======== PROVIDED RECORDS ========
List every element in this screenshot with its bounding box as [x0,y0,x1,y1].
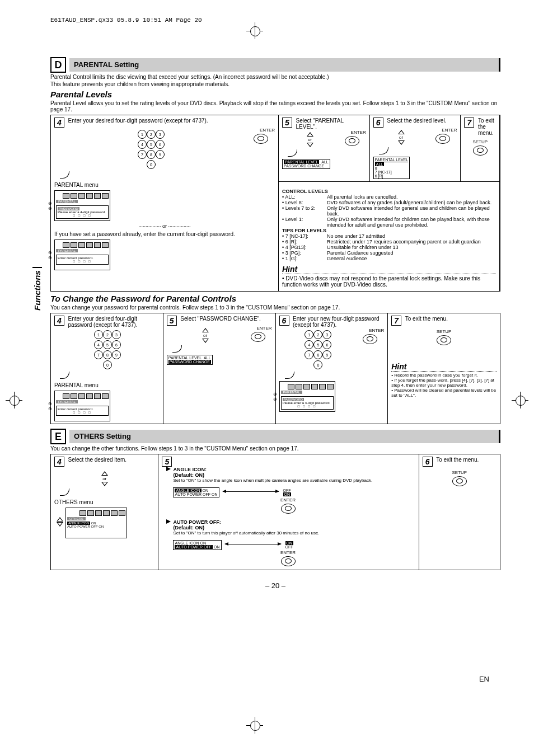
up-down-buttons[interactable]: or [305,132,316,147]
parental-intro-1: Parental Control limits the disc viewing… [50,74,500,80]
running-header: E61TAUD_ENSP.qx33 05.8.9 10:51 AM Page 2… [50,17,500,24]
numeric-keypad[interactable]: 123 456 789 0 [137,130,165,169]
setup-button[interactable] [452,476,467,486]
pw-step5-num: 5 [167,316,177,326]
parental-levels-heading: Parental Levels [50,90,500,99]
step-7-num: 7 [464,118,474,128]
step-7-text: To exit the menu. [478,118,495,136]
or-divider: ················ or ················ [54,223,275,229]
setup-button[interactable] [473,145,488,156]
numeric-keypad[interactable]: 123 456 789 0 [303,330,331,369]
pw-step6-text: Enter your new four-digit password (exce… [293,316,383,328]
enter-label: ENTER [244,326,272,331]
screen-parental-enter: ⊕⊕ PARENTAL PASSWORD Please enter a 4-di… [54,190,110,221]
others-steps: 4 Select the desired item. or OTHERS men… [50,454,500,570]
step-4-text: Enter your desired four-digit password (… [68,118,274,124]
change-password-steps: 4 Enter your desired four-digit password… [50,313,500,424]
others-step4-text: Select the desired item. [68,457,154,463]
others-menu-label: OTHERS menu [54,499,154,505]
auto-power-default: (Default: ON) [173,525,402,530]
tips-heading: TIPS FOR LEVELS [282,228,496,233]
hint-label: Hint [391,362,406,371]
section-e-title: E OTHERS Setting [50,429,500,444]
parental-intro-2: This feature prevents your children from… [50,81,500,87]
parental-menu-label: PARENTAL menu [54,382,160,388]
step-6-num: 6 [373,118,383,128]
enter-label: ENTER [338,130,366,135]
enter-button[interactable] [281,504,296,514]
enter-button[interactable] [254,134,268,144]
others-step6-text: To exit the menu. [436,457,495,463]
others-step6-num: 6 [423,457,433,467]
enter-button[interactable] [345,136,359,146]
hint-2-line-1: • Record the password in case you forget… [391,373,496,378]
hint-1-text: • DVD-Video discs may not respond to the… [282,275,496,288]
setup-label: SETUP [391,329,496,334]
change-password-desc: You can change your password for parenta… [50,304,500,311]
step-5-num: 5 [282,118,292,128]
auto-power-desc: Set to "ON" to turn this player off auto… [173,530,402,536]
setup-button[interactable] [437,335,451,345]
angle-icon-desc: Set to "ON" to show the angle icon when … [173,478,402,483]
screen-parental-current: ⊕⊕ PARENTAL Enter current password. □ □ … [54,240,110,270]
step-6-text: Select the desired level. [387,118,456,124]
section-e-letter: E [50,429,66,444]
auto-power-menu-left: ANGLE ICON ON AUTO POWER OFF ON [173,540,221,550]
enter-label: ENTER [429,128,457,133]
pw-step5-text: Select "PASSWORD CHANGE". [180,316,271,322]
screen-others: OTHERS ANGLE ICON ON AUTO POWER OFF ON [65,508,127,538]
step-5-text: Select "PARENTAL LEVEL". [296,118,366,130]
parental-steps-row: 4 Enter your desired four-digit password… [50,115,500,292]
auto-power-menu-right: ON OFF [284,541,295,550]
angle-icon-default: (Default: ON) [173,472,402,478]
side-tab-functions: Functions [32,267,42,311]
angle-icon-menu-left: ANGLE ICON ON AUTO POWER OFF ON [173,487,219,497]
numeric-keypad[interactable]: 123 456 789 0 [93,330,121,369]
enter-button[interactable] [251,332,265,342]
parental-level-menu: PARENTAL LEVEL ALL PASSWORD CHANGE [282,159,330,169]
hint-label: Hint [282,265,297,274]
screen-parental-current-2: ⊕⊕ PARENTAL Enter current password. □ □ … [54,391,110,421]
pw-step4-num: 4 [54,316,64,326]
up-down-buttons[interactable]: or [200,328,211,343]
auto-power-title: AUTO POWER OFF: [173,519,402,525]
section-e-bar: OTHERS Setting [69,430,500,443]
setup-label: SETUP [464,139,496,144]
page-number: – 20 – [50,581,500,590]
others-step5-num: 5 [162,457,172,467]
pw-step4-text: Enter your desired four-digit password (… [68,316,159,328]
control-levels-heading: CONTROL LEVELS [282,189,496,194]
up-down-icon [54,517,65,527]
parental-levels-desc: Parental Level allows you to set the rat… [50,100,500,112]
enter-button[interactable] [281,556,296,566]
section-d-title: D PARENTAL Setting [50,57,500,73]
setup-label: SETUP [423,470,496,475]
section-d-letter: D [50,57,66,73]
step-4-or-text: If you have set a password already, ente… [54,231,275,237]
angle-icon-title: ANGLE ICON: [173,467,402,472]
hint-2-line-2: • If you forget the pass-word, press [4]… [391,378,496,388]
page-language: EN [479,675,489,683]
change-password-heading: To Change the Password for Parental Cont… [50,294,500,303]
pw-step7-num: 7 [391,316,401,326]
enter-button[interactable] [363,334,377,344]
parental-menu-label: PARENTAL menu [54,182,275,188]
hint-2-line-3: • Password will be cleared and parental … [391,388,496,398]
up-down-buttons[interactable]: or [99,471,110,486]
angle-icon-menu-right: OFF ON [282,488,293,497]
enter-button[interactable] [435,134,450,144]
screen-password-enter: ⊕⊕ PARENTAL PASSWORD Please enter a 4-di… [279,381,335,412]
others-step4-num: 4 [54,457,64,467]
pw-step6-num: 6 [279,316,289,326]
password-change-menu: PARENTAL LEVEL ALL PASSWORD CHANGE [167,355,213,365]
others-intro: You can change the other functions. Foll… [50,445,500,452]
section-d-bar: PARENTAL Setting [69,58,500,72]
parental-level-options: PARENTAL LEVEL ALL 8 7 [NC-17] 6 [R] [373,157,410,179]
enter-label: ENTER [247,128,275,133]
enter-label: ENTER [356,328,384,333]
step-4-num: 4 [54,118,64,128]
up-down-buttons[interactable]: or [396,130,407,145]
pw-step7-text: To exit the menu. [405,316,496,322]
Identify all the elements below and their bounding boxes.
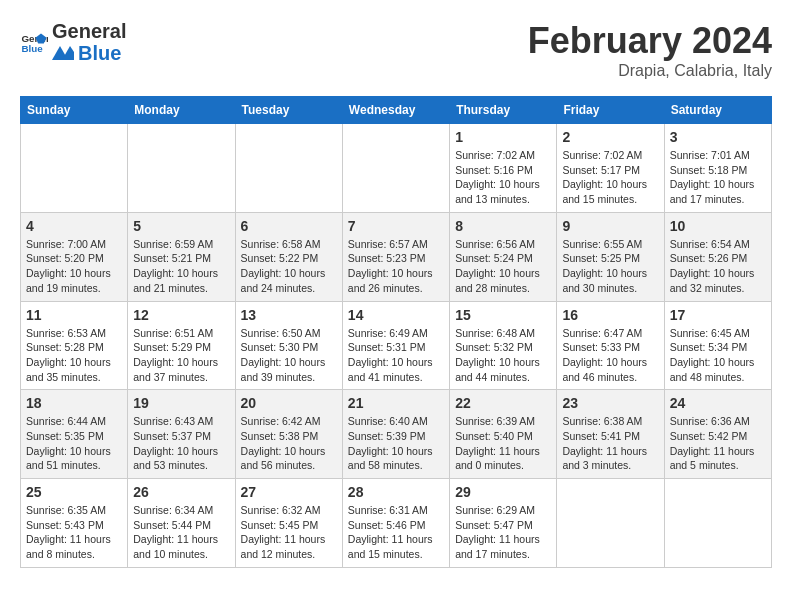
calendar-cell: 18Sunrise: 6:44 AM Sunset: 5:35 PM Dayli… [21,390,128,479]
logo-icon: General Blue [20,28,48,56]
day-number: 11 [26,307,122,323]
calendar-cell: 1Sunrise: 7:02 AM Sunset: 5:16 PM Daylig… [450,124,557,213]
day-detail: Sunrise: 6:36 AM Sunset: 5:42 PM Dayligh… [670,414,766,473]
day-number: 20 [241,395,337,411]
calendar-cell [21,124,128,213]
day-detail: Sunrise: 6:59 AM Sunset: 5:21 PM Dayligh… [133,237,229,296]
svg-text:Blue: Blue [21,43,43,54]
day-detail: Sunrise: 6:57 AM Sunset: 5:23 PM Dayligh… [348,237,444,296]
page-subtitle: Drapia, Calabria, Italy [528,62,772,80]
day-number: 21 [348,395,444,411]
calendar-cell: 12Sunrise: 6:51 AM Sunset: 5:29 PM Dayli… [128,301,235,390]
day-number: 15 [455,307,551,323]
day-number: 18 [26,395,122,411]
calendar-cell: 8Sunrise: 6:56 AM Sunset: 5:24 PM Daylig… [450,212,557,301]
day-number: 16 [562,307,658,323]
day-number: 12 [133,307,229,323]
calendar-cell: 23Sunrise: 6:38 AM Sunset: 5:41 PM Dayli… [557,390,664,479]
day-detail: Sunrise: 6:45 AM Sunset: 5:34 PM Dayligh… [670,326,766,385]
calendar-cell: 2Sunrise: 7:02 AM Sunset: 5:17 PM Daylig… [557,124,664,213]
day-detail: Sunrise: 6:34 AM Sunset: 5:44 PM Dayligh… [133,503,229,562]
day-number: 14 [348,307,444,323]
day-detail: Sunrise: 6:50 AM Sunset: 5:30 PM Dayligh… [241,326,337,385]
calendar-cell: 11Sunrise: 6:53 AM Sunset: 5:28 PM Dayli… [21,301,128,390]
col-header-thursday: Thursday [450,97,557,124]
day-detail: Sunrise: 6:38 AM Sunset: 5:41 PM Dayligh… [562,414,658,473]
day-number: 4 [26,218,122,234]
calendar-cell: 10Sunrise: 6:54 AM Sunset: 5:26 PM Dayli… [664,212,771,301]
calendar-cell: 22Sunrise: 6:39 AM Sunset: 5:40 PM Dayli… [450,390,557,479]
calendar-cell: 27Sunrise: 6:32 AM Sunset: 5:45 PM Dayli… [235,479,342,568]
day-detail: Sunrise: 6:31 AM Sunset: 5:46 PM Dayligh… [348,503,444,562]
page-header: General Blue General Blue February 2024 … [20,20,772,80]
day-number: 24 [670,395,766,411]
day-detail: Sunrise: 6:42 AM Sunset: 5:38 PM Dayligh… [241,414,337,473]
day-detail: Sunrise: 6:56 AM Sunset: 5:24 PM Dayligh… [455,237,551,296]
calendar-cell: 3Sunrise: 7:01 AM Sunset: 5:18 PM Daylig… [664,124,771,213]
col-header-sunday: Sunday [21,97,128,124]
day-number: 25 [26,484,122,500]
day-detail: Sunrise: 6:39 AM Sunset: 5:40 PM Dayligh… [455,414,551,473]
page-title: February 2024 [528,20,772,62]
calendar-table: SundayMondayTuesdayWednesdayThursdayFrid… [20,96,772,568]
logo-wave-icon [52,46,74,60]
day-detail: Sunrise: 6:49 AM Sunset: 5:31 PM Dayligh… [348,326,444,385]
day-detail: Sunrise: 6:58 AM Sunset: 5:22 PM Dayligh… [241,237,337,296]
calendar-cell: 20Sunrise: 6:42 AM Sunset: 5:38 PM Dayli… [235,390,342,479]
calendar-cell: 17Sunrise: 6:45 AM Sunset: 5:34 PM Dayli… [664,301,771,390]
calendar-cell: 29Sunrise: 6:29 AM Sunset: 5:47 PM Dayli… [450,479,557,568]
day-detail: Sunrise: 6:29 AM Sunset: 5:47 PM Dayligh… [455,503,551,562]
day-detail: Sunrise: 7:00 AM Sunset: 5:20 PM Dayligh… [26,237,122,296]
day-detail: Sunrise: 6:43 AM Sunset: 5:37 PM Dayligh… [133,414,229,473]
day-number: 26 [133,484,229,500]
calendar-cell: 7Sunrise: 6:57 AM Sunset: 5:23 PM Daylig… [342,212,449,301]
day-number: 8 [455,218,551,234]
col-header-friday: Friday [557,97,664,124]
title-block: February 2024 Drapia, Calabria, Italy [528,20,772,80]
day-detail: Sunrise: 6:54 AM Sunset: 5:26 PM Dayligh… [670,237,766,296]
calendar-cell [342,124,449,213]
logo-blue: Blue [78,42,121,64]
day-detail: Sunrise: 6:32 AM Sunset: 5:45 PM Dayligh… [241,503,337,562]
calendar-cell: 9Sunrise: 6:55 AM Sunset: 5:25 PM Daylig… [557,212,664,301]
day-number: 28 [348,484,444,500]
calendar-cell: 4Sunrise: 7:00 AM Sunset: 5:20 PM Daylig… [21,212,128,301]
day-detail: Sunrise: 7:02 AM Sunset: 5:17 PM Dayligh… [562,148,658,207]
day-detail: Sunrise: 7:02 AM Sunset: 5:16 PM Dayligh… [455,148,551,207]
calendar-cell [128,124,235,213]
day-detail: Sunrise: 6:53 AM Sunset: 5:28 PM Dayligh… [26,326,122,385]
calendar-cell: 14Sunrise: 6:49 AM Sunset: 5:31 PM Dayli… [342,301,449,390]
calendar-cell: 26Sunrise: 6:34 AM Sunset: 5:44 PM Dayli… [128,479,235,568]
col-header-wednesday: Wednesday [342,97,449,124]
day-number: 27 [241,484,337,500]
col-header-saturday: Saturday [664,97,771,124]
calendar-cell [557,479,664,568]
day-number: 10 [670,218,766,234]
calendar-cell: 28Sunrise: 6:31 AM Sunset: 5:46 PM Dayli… [342,479,449,568]
day-detail: Sunrise: 6:44 AM Sunset: 5:35 PM Dayligh… [26,414,122,473]
day-number: 9 [562,218,658,234]
day-detail: Sunrise: 6:48 AM Sunset: 5:32 PM Dayligh… [455,326,551,385]
calendar-cell: 21Sunrise: 6:40 AM Sunset: 5:39 PM Dayli… [342,390,449,479]
calendar-cell: 19Sunrise: 6:43 AM Sunset: 5:37 PM Dayli… [128,390,235,479]
day-number: 17 [670,307,766,323]
col-header-monday: Monday [128,97,235,124]
day-number: 3 [670,129,766,145]
calendar-cell: 13Sunrise: 6:50 AM Sunset: 5:30 PM Dayli… [235,301,342,390]
day-detail: Sunrise: 7:01 AM Sunset: 5:18 PM Dayligh… [670,148,766,207]
calendar-cell: 6Sunrise: 6:58 AM Sunset: 5:22 PM Daylig… [235,212,342,301]
day-number: 19 [133,395,229,411]
day-number: 23 [562,395,658,411]
calendar-cell: 15Sunrise: 6:48 AM Sunset: 5:32 PM Dayli… [450,301,557,390]
col-header-tuesday: Tuesday [235,97,342,124]
day-detail: Sunrise: 6:35 AM Sunset: 5:43 PM Dayligh… [26,503,122,562]
day-detail: Sunrise: 6:40 AM Sunset: 5:39 PM Dayligh… [348,414,444,473]
day-number: 29 [455,484,551,500]
day-detail: Sunrise: 6:51 AM Sunset: 5:29 PM Dayligh… [133,326,229,385]
calendar-cell: 16Sunrise: 6:47 AM Sunset: 5:33 PM Dayli… [557,301,664,390]
logo-general: General [52,20,126,42]
calendar-cell: 25Sunrise: 6:35 AM Sunset: 5:43 PM Dayli… [21,479,128,568]
day-number: 6 [241,218,337,234]
day-number: 22 [455,395,551,411]
day-detail: Sunrise: 6:47 AM Sunset: 5:33 PM Dayligh… [562,326,658,385]
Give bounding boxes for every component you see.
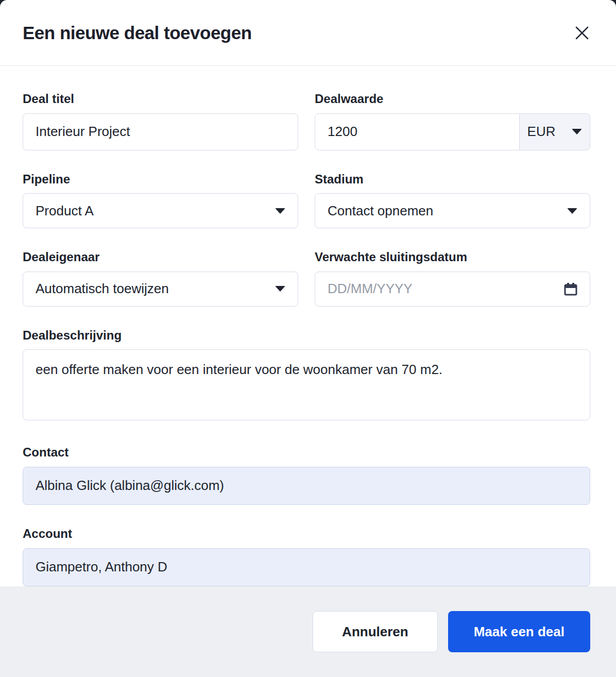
form-row-1: Deal titel Dealwaarde EUR — [23, 92, 590, 150]
create-deal-button[interactable]: Maak een deal — [448, 611, 590, 652]
pipeline-value: Product A — [36, 203, 94, 219]
currency-select[interactable]: EUR — [520, 113, 590, 150]
account-value: Giampetro, Anthony D — [36, 559, 167, 575]
deal-owner-field: Dealeigenaar Automatisch toewijzen — [23, 250, 298, 307]
account-readonly-input: Giampetro, Anthony D — [23, 548, 590, 586]
pipeline-field: Pipeline Product A — [23, 172, 298, 229]
modal-title: Een nieuwe deal toevoegen — [23, 23, 252, 43]
contact-field: Contact Albina Glick (albina@glick.com) — [23, 445, 590, 505]
calendar-icon — [564, 282, 577, 296]
modal-body: Deal titel Dealwaarde EUR Pipeline Produ… — [0, 66, 616, 586]
pipeline-label: Pipeline — [23, 172, 298, 187]
deal-title-label: Deal titel — [23, 92, 298, 106]
deal-value-group: EUR — [315, 113, 590, 150]
deal-owner-value: Automatisch toewijzen — [36, 281, 169, 297]
deal-description-label: Dealbeschrijving — [23, 328, 590, 343]
chevron-down-icon — [572, 129, 582, 134]
deal-title-field: Deal titel — [23, 92, 298, 150]
stage-select[interactable]: Contact opnemen — [315, 193, 590, 228]
deal-description-textarea[interactable]: een offerte maken voor een interieur voo… — [23, 349, 590, 420]
x-icon — [573, 24, 591, 42]
deal-owner-label: Dealeigenaar — [23, 250, 298, 264]
chevron-down-icon — [275, 286, 285, 292]
form-row-3: Dealeigenaar Automatisch toewijzen Verwa… — [23, 250, 590, 307]
account-label: Account — [23, 527, 590, 541]
stage-label: Stadium — [315, 172, 590, 187]
form-row-2: Pipeline Product A Stadium Contact opnem… — [23, 172, 590, 229]
deal-description-field: Dealbeschrijving een offerte maken voor … — [23, 328, 590, 421]
stage-field: Stadium Contact opnemen — [315, 172, 590, 229]
deal-value-field: Dealwaarde EUR — [315, 92, 590, 150]
close-button[interactable] — [572, 23, 592, 43]
pipeline-select[interactable]: Product A — [23, 193, 298, 228]
deal-value-input[interactable] — [315, 113, 520, 150]
stage-value: Contact opnemen — [328, 203, 433, 219]
contact-label: Contact — [23, 445, 590, 460]
contact-readonly-input: Albina Glick (albina@glick.com) — [23, 467, 590, 505]
chevron-down-icon — [275, 208, 285, 214]
deal-title-input[interactable] — [23, 113, 298, 150]
account-field: Account Giampetro, Anthony D — [23, 527, 590, 586]
close-date-placeholder: DD/MM/YYYY — [328, 281, 413, 297]
close-date-field: Verwachte sluitingsdatum DD/MM/YYYY — [315, 250, 590, 307]
cancel-button[interactable]: Annuleren — [313, 611, 438, 652]
close-date-label: Verwachte sluitingsdatum — [315, 250, 590, 264]
close-date-input[interactable]: DD/MM/YYYY — [315, 272, 590, 307]
currency-value: EUR — [527, 124, 556, 140]
modal-header: Een nieuwe deal toevoegen — [0, 0, 616, 66]
deal-owner-select[interactable]: Automatisch toewijzen — [23, 272, 298, 307]
modal-footer: Annuleren Maak een deal — [0, 586, 616, 677]
add-deal-modal: Een nieuwe deal toevoegen Deal titel Dea… — [0, 0, 616, 677]
chevron-down-icon — [567, 208, 577, 214]
deal-value-label: Dealwaarde — [315, 92, 590, 106]
contact-value: Albina Glick (albina@glick.com) — [36, 478, 224, 494]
========
# [AIM OF THE TASK]
All lines of the entries above where "Stadium" turns up should be reported.

# [TASK OUTPUT]
stage-label: Stadium — [315, 172, 590, 187]
form-row-2: Pipeline Product A Stadium Contact opnem… — [23, 172, 590, 229]
stage-field: Stadium Contact opnemen — [315, 172, 590, 229]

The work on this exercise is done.